Overcoming the 8 Fallacies of Distributed Computing
A Practical Guide for Microservices Excellence
Distributed systems introduced new challenges and misconceptions — commonly known as the "Fallacies of Distributed Computing."
Initially outlined by L. Peter Deutsch and others at Sun Microsystems, these fallacies are the incorrect assumptions developers might make about distributed computing environments. Even though they are decades old, their relevance has only been magnified with cloud computing and IoT.
Understanding these fallacies is a practical necessity. In the realm of microservices, these misconceptions can have a significant impact. Issues like network latency, security vulnerabilities, and resource limitations can cascade through the system, lowering applications' reliability, performance, and scalability.
This article offers a path forward through practical examples and remedies for these misconceptions.

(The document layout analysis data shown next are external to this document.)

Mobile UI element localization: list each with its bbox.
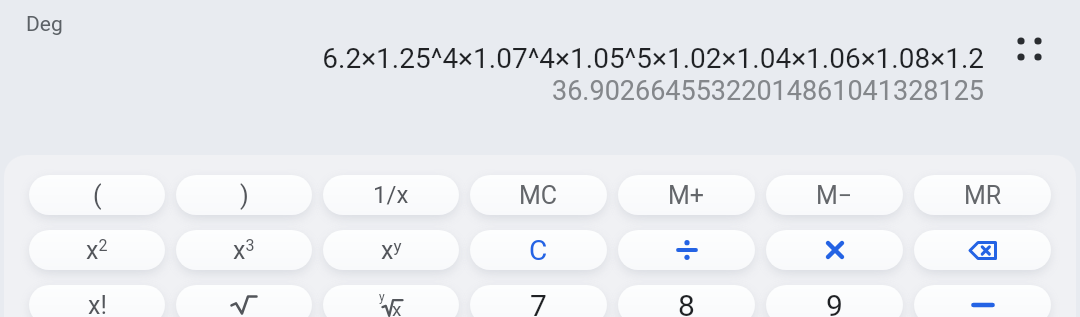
- button[interactable]: xy: [323, 230, 459, 270]
- button[interactable]: C: [470, 230, 607, 270]
- button[interactable]: Deg: [26, 12, 63, 37]
- button[interactable]: x!: [29, 285, 165, 317]
- button[interactable]: [766, 230, 903, 270]
- staticText: 1/x: [373, 181, 409, 209]
- staticText: x: [392, 298, 402, 317]
- staticText: 7: [530, 288, 547, 317]
- button[interactable]: x3: [176, 230, 312, 270]
- staticText: x3: [233, 236, 255, 265]
- button[interactable]: 8: [618, 285, 755, 317]
- button[interactable]: M−: [766, 175, 903, 215]
- button[interactable]: [914, 285, 1051, 317]
- staticText: 9: [826, 288, 843, 317]
- button[interactable]: [618, 230, 755, 270]
- staticText: C: [529, 234, 548, 267]
- staticText: 8: [678, 288, 695, 317]
- button[interactable]: M+: [618, 175, 755, 215]
- button[interactable]: (: [29, 175, 165, 215]
- staticText: xy: [381, 236, 402, 265]
- staticText: 6.2×1.25^4×1.07^4×1.05^5×1.02×1.04×1.06×…: [0, 42, 984, 75]
- staticText: 36.90266455322014861041328125: [0, 75, 984, 107]
- button[interactable]: 9: [766, 285, 903, 317]
- staticText: ): [240, 181, 249, 210]
- button[interactable]: [176, 285, 312, 317]
- staticText: (: [93, 181, 102, 210]
- button[interactable]: MC: [470, 175, 607, 215]
- staticText: x!: [88, 291, 107, 317]
- staticText: MR: [964, 181, 1002, 210]
- button[interactable]: [914, 230, 1051, 270]
- button[interactable]: x2: [29, 230, 165, 270]
- button[interactable]: 1/x: [323, 175, 459, 215]
- staticText: M−: [816, 181, 853, 210]
- button[interactable]: y: [323, 285, 459, 317]
- staticText: y: [379, 290, 385, 304]
- button[interactable]: 7: [470, 285, 607, 317]
- staticText: M+: [668, 181, 705, 210]
- button[interactable]: MR: [914, 175, 1051, 215]
- staticText: MC: [519, 181, 558, 210]
- button[interactable]: [1009, 29, 1050, 69]
- staticText: x2: [86, 236, 108, 265]
- button[interactable]: ): [176, 175, 312, 215]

1. The Network is Reliable 🛜
The belief that network communication is reliable and without faults can lead to many problems in distributed systems. This optimistic view overlooks the unpredictability and complexity of network operations. The reality is that networks can and do fail, whether due to hardware malfunctions, congestion, or external disruptions.
Remedy
There are several resiliency patterns to mitigate the impact of unreliable networks:
Retry logic with exponential backoff — A service attempts reconnections to another service, but with progressively longer waits between retries (500ms, 1s, 5s, 10s, …) to avoid overwhelming the network or the service.
Circuit breaker pattern — Prevent a service from trying to perform an operation that's likely to fail. For example, after failing to call another service five times a row, the circuit breaker will no longer call the service and immediately return an error. This gives the failing service time to recover and maintains system stability.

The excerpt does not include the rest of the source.